Once an empire, Britain faces big military cuts
| London
By a quirk of geography, the English market town of Wootton Bassett has come to symbolize the pride that the British public continue to has in its armed forces.
Without fail, large crowds of ordinary townsfolk line its streets on at least a weekly basis every time a cortege carrying the remains of the latest soldier to fall in Afghanistan passes through from a nearby airbase.
But at a time of overwhelming public support for its service men and women, the global recession is causing Britain to face hard choices about its future military role in the world – putting at risk plans to build new aircraft carriers and heralding consequences for everything from operations alongside the US in Afghanistan to whether the UK remains nuclear-armed.
The start of the first full-scale official review of Britain's defense forces in more than 10 years was announced on Tuesday. It came within days of three of Britain's most influential independent research institutes forecasting that the £34 billion (about $54 billion) defense budget will be seriously cut.
The question of whether to support a £76 billion ($124 billion) program to replace Britain's aging Trident nuclear weapons system also looms large.
The Institute for Public Policy Research (IPPR), warned that the UK cannot afford much of the defense equipment it plans to buy, questioned the value of renewing the submarine-launched Trident nuclear deterrent, and said it was "delusional" to think the UK could act alone without closer European defense cooperation.
The squeeze is likely also to have implications for Afghanistan. Prime Minister Gordon Brown has refused to send substantial reinforcements despite appeals from President Barack Obama for more assistance from NATO allies.
Britain, whose 8,300 troops in Afghanistan are largely battling Taliban insurgents in Helmand Province, saw its casualty toll rise to 176 on Tuesday after an IED exploded.
Warning this week that cutbacks of up to 15 percent might occur, the Royal United Services Institute (RUSI) identified operations abroad as a target for savings, stating that the UK can "plausibly argue it is contributing much more than any other US ally to the Afghanistan operation."
"Given this, the US 'surge' into Helmand and Kandahar provinces could be used to relieve the pressure for further increases in the UK's own forces," said its report, "Preparing for the Lean Years," which said that serious savings could be made by "a radical scaling down" of UK forces there.
Report author Malcolm Chalmers said that Britain was now moving beyond liberal interventionism toward a more discretionary use of force, "because the two big operations we have been involved in, Iraq and Afghanistan, have been much bigger than we expected."
As was the case in Iraq, a climbing fatality rate is blamed by many on poor resources.
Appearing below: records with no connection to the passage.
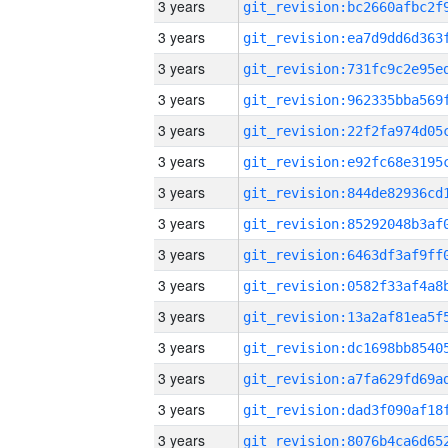
3 years
3 years
3 years
3 years
3 years
3 years
3 years
3 years
3 years
3 years
3 years
3 years
3 years
3 years
3 years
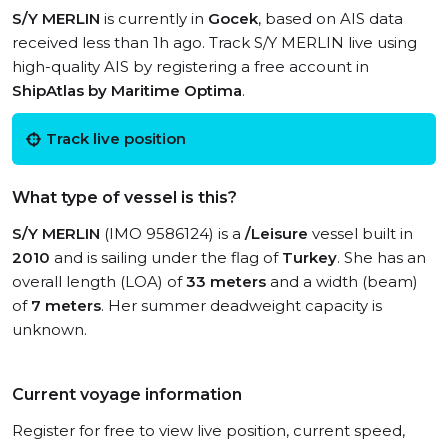
S/Y MERLIN
is currently in
Gocek
, based on AIS data
received less than 1h ago. Track S/Y MERLIN live using
high-quality AIS by registering a free account in
ShipAtlas by Maritime Optima
.
Track live position
What type of vessel is this?
S/Y MERLIN
(IMO 9586124) is a
/Leisure
vessel built in
2010
and is sailing under the flag of
Turkey
. She has an
overall length (LOA) of
33 meters
and a width (beam)
of
7 meters
. Her summer deadweight capacity is
unknown.
Current voyage information
Register for free to view live position, current speed,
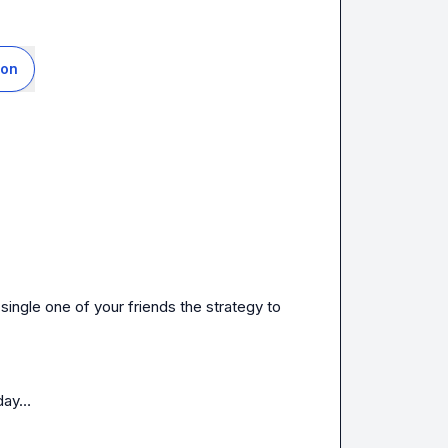
ion
ingle one of your friends the strategy to 
day
…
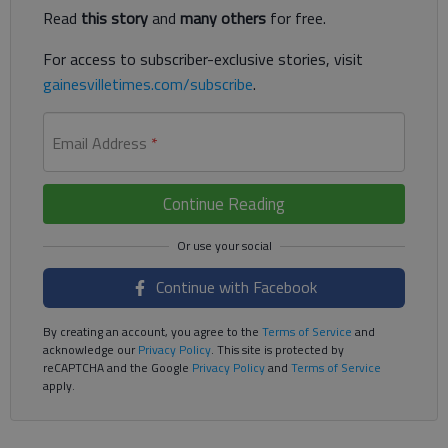
Read
this story
and
many others
for free.
For access to subscriber-exclusive stories, visit
gainesvilletimes.com/subscribe
.
Email Address
*
Continue Reading
Continue with Facebook
By creating an account, you agree to the
Terms of Service
and
acknowledge our
Privacy Policy
. This site is protected by
reCAPTCHA and the Google
Privacy Policy
and
Terms of Service
apply.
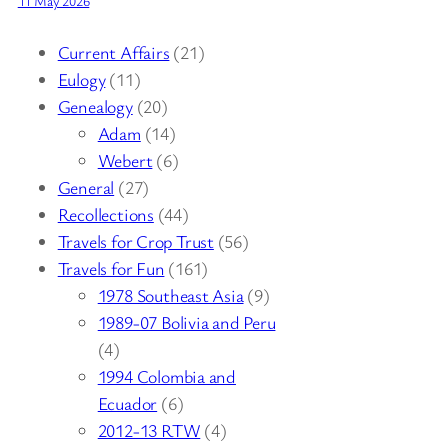
11 May 2026
Current Affairs
(21)
Eulogy
(11)
Genealogy
(20)
Adam
(14)
Webert
(6)
General
(27)
Recollections
(44)
Travels for Crop Trust
(56)
Travels for Fun
(161)
1978 Southeast Asia
(9)
1989-07 Bolivia and Peru
(4)
1994 Colombia and
Ecuador
(6)
2012-13 RTW
(4)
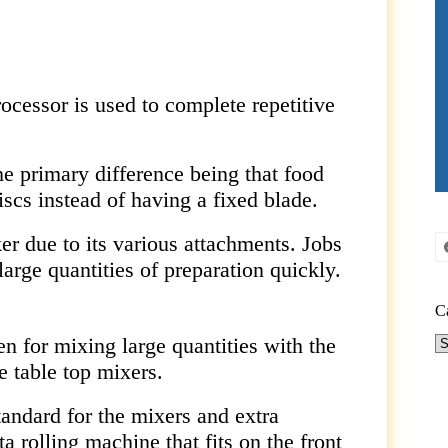
cessor is used to complete repetitive
he primary difference being that food
scs instead of having a fixed blade.
r due to its various attachments. Jobs
large quantities of preparation quickly.
C
en for mixing large quantities with the
Ca
 table top mixers.
tandard for the mixers and extra
 rolling machine that fits on the front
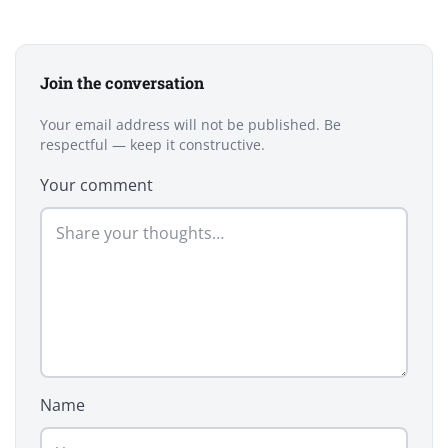
Join the conversation
Your email address will not be published. Be
respectful — keep it constructive.
Your comment
Name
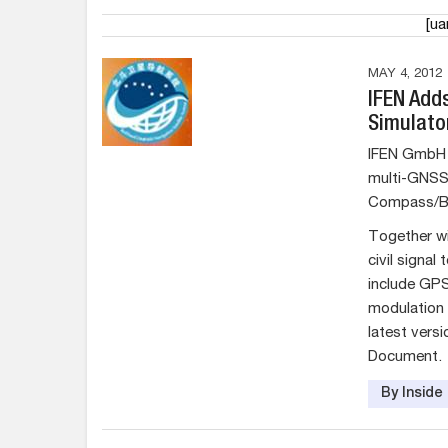
[u
MAY 4, 2012
IFEN Add
Simulato
IFEN GmbH 
multi-GNSS 
Compass/B
Together wi
civil signal
include GP
modulation 
latest vers
Document.
By Insid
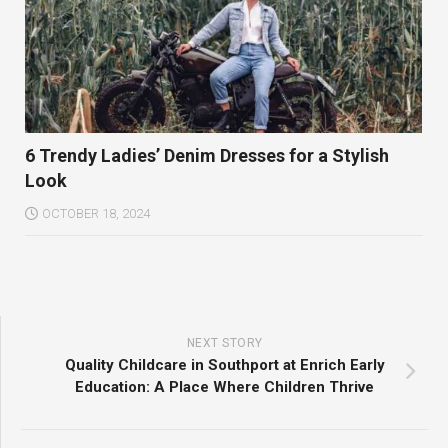
6 Trendy Ladies’ Denim Dresses for a Stylish
Look
OCTOBER 18, 2024
NEXT STORY
Quality Childcare in Southport at Enrich Early
Education: A Place Where Children Thrive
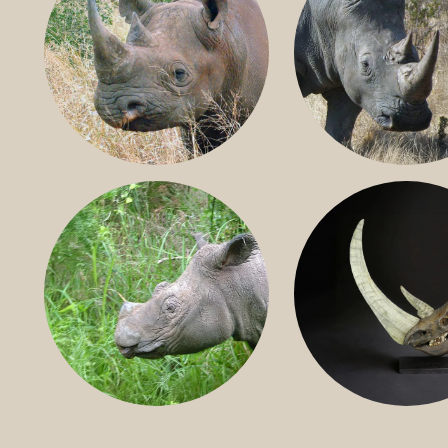
BLACK RHINO
SOUTHERN W
RHINO
SUMATRAN RHINO
FOSSIL RHINO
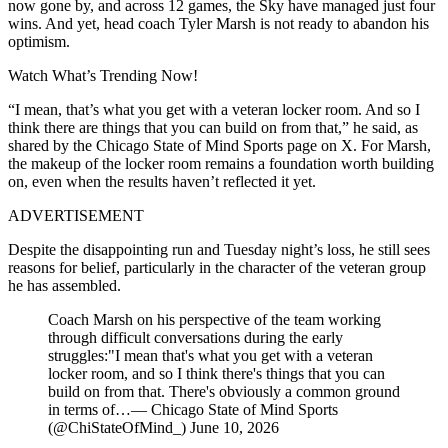
now gone by, and across 12 games, the Sky have managed just four
wins. And yet, head coach Tyler Marsh is not ready to abandon his
optimism.
Watch What’s Trending Now!
“I mean, that’s what you get with a veteran locker room. And so I
think there are things that you can build on from that,” he said, as
shared by the Chicago State of Mind Sports page on X. For Marsh,
the makeup of the locker room remains a foundation worth building
on, even when the results haven’t reflected it yet.
ADVERTISEMENT
Despite the disappointing run and Tuesday night’s loss, he still sees
reasons for belief, particularly in the character of the veteran group
he has assembled.
Coach Marsh on his perspective of the team working
through difficult conversations during the early
struggles:"I mean that's what you get with a veteran
locker room, and so I think there's things that you can
build on from that. There's obviously a common ground
in terms of…— Chicago State of Mind Sports
(@ChiStateOfMind_) June 10, 2026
Two soldiers, including one who was the most senior officer to be killed in action since the Falklands War in 1982, died earlier this month when an explosive device shattered a Viking, a type of armored tracked vehicle which has proven to be vulnerable to landmines.
At a gathering of defense experts and military figures in London this week, organized by RUSI, one of the Army's most senior former officers was highly critical of the military's limited resources.
"You have to just look at the casualty list to work out that if the equipment was better then you would not be looking at that casualty list," argued Lt. Gen. Sir John Kiszely.
He added that more helicopters were available to support the British Army's past fight in just one small part of Northern Ireland than there are currently in Afghanistan.
Speaking at the same gathering, James Arbuthnot, the chair of the House of Commons Defense Committee, struck a note of caution.
"We have to be ready to fight things which we cannot predict," said the Conservative Party member of Parliament, who raised the possibility of terrorists or rogue states using electromagnetic pulse (EMP) weapons capable of disabling electronic circuits.